La necesidad me hizo volver al bosque durante el día. Pasé por el claro donde estaba la cabra
sacrificada y, vi que el cuerpo estaba descompuesto y lleno de gusanos, a pesar de llevar pocas
horas de muerta.
La bruja del bosque
La tarde gastaba sus últimos resplandores, y el azul del cielo se diluía en el gris
Del atardecer. Ramón se apuró en llegar al bosque, su padre le había
Encomendado que recogiera algo de leña seca y fina, pues la leña que tenían
Estaba algo verde, e iba a dar trabajo encenderla. El fuego de la chimenea hacía
Mas soportables las frías noches invernales.

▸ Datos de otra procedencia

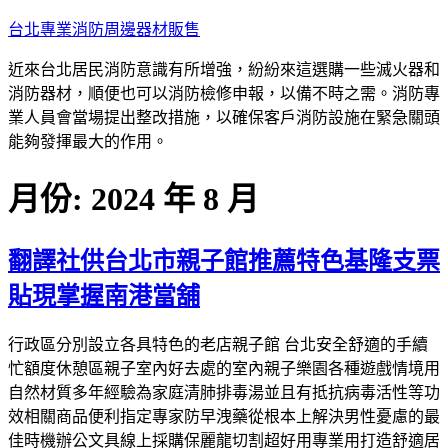
跳
台北專業消防周邊器材販售
至
近來台北居民消防意識有所增強，紛紛來這選購一些滅火器和
主
消防器材，順便也可以消防檢修申報，以備不時之需。消防專
要
業人員會當場提出整改措施，以確保客戶消防設施在緊急關頭
內
能夠發揮最大的作用。
容
月份:
2024 年 8 月
翻譯社供台北市親子館推薦特色基隆支票
貼現掌握南港當舖
行政區分別設立各具特色的老店親子館 台北安全舒適的手續
忙額度休憩區親子室內好去處的室內親子樂園各種遊戲情境用
自然材質多年經驗為家庭清肺排毒湯並且有抵抗病毒活性等功
效相關商品便利指定專家防早洩藥從根本上解決男性憂慮的最
佳時機辦公文具線上採購保麗龍切割超好用專業用打造舒適居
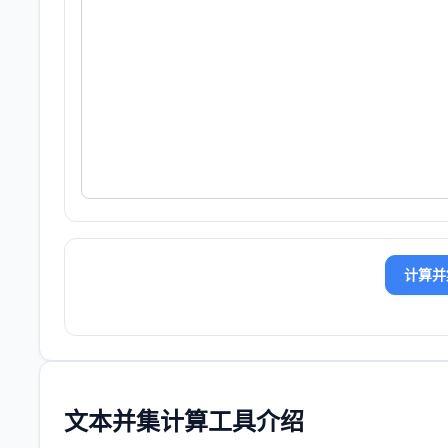
计算并
文本并集计算工具介绍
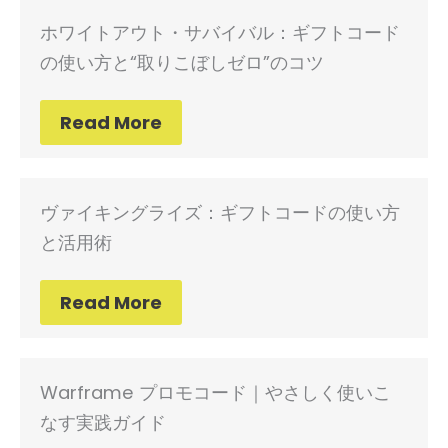
ホワイトアウト・サバイバル：ギフトコード
の使い方と“取りこぼしゼロ”のコツ
Read More
ヴァイキングライズ：ギフトコードの使い方
と活用術
Read More
Warframe プロモコード｜やさしく使いこ
なす実践ガイド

Después de atravesar un campo amarillento llegó a la quietud del bosque. Pisando
Hojas resecas y crujientes avanzó entre las sombras del bosque, inclinándose cada
Tanto para recoger las ramas secas que iba encontrando.
Caminaba con la cabeza inclinada, tratando de distinguir la leña entre las sombras
Crecientes. Al levantar la cabeza para orientarse, se dio cuenta que había avanzado
Mas de lo que creía. Buscó el sendero con la mirada, y entre los árboles, no muy
Lejos de el, vio a la destartalada casa de la vieja ermitaña que vivía en aquel bosque.

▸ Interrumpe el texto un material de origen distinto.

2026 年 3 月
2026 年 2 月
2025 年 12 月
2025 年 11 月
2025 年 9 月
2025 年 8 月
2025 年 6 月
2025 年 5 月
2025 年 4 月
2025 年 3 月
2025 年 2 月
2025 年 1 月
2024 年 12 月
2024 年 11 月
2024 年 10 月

Como todos los muchachos de la zona, Ramón le tenía terror a la ermitaña. Se decía
Que era una bruja, y que bajo el capuchón que siempre llevaba puesto, había un rostro
Horripilante. Retrocedió unos pasos sin dejar de ver a la casa, dio media vuelta y se
Encontró frente a la vieja, la cual se le acercaba sigilosa por la espalda.

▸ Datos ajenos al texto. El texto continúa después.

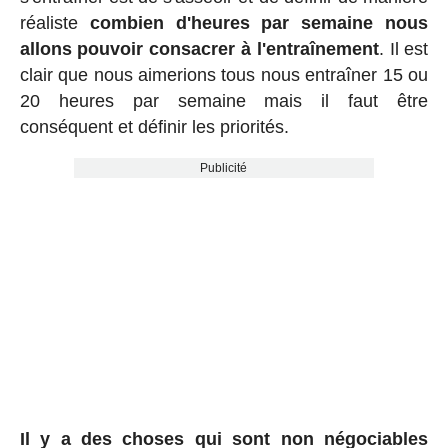
réaliste
combien d'heures par semaine nous
allons pouvoir consacrer à l'entraînement
. Il est
clair que nous aimerions tous nous entraîner 15 ou
20 heures par semaine mais il faut être
conséquent et définir les priorités.
Publicité
Il y a des choses qui sont non négociables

La vieja tenía la cabeza descubierta; en la cara arrugada sobresalían unos ojos
Saltones de color celeste, y tenía una nariz tan larga y delgada que caía como si
Fuera una trompa, escasos cabellos grises colgaban de su cabeza casi calva.
La vieja se agazapó y abrió los brazos como para atraparlo de un salto, a la vez
Que sacudía la cabeza ,y la trompa-nariz se balanceaba de un lado al otro.
Cuando la noche terminó de cubrir el bosque la familia de Ramón salió
A buscarlo, gritaban su nombre y avanzaban entre los árboles sosteniendo faroles.
En la casa de la ermitaña hervía un enorme caldero.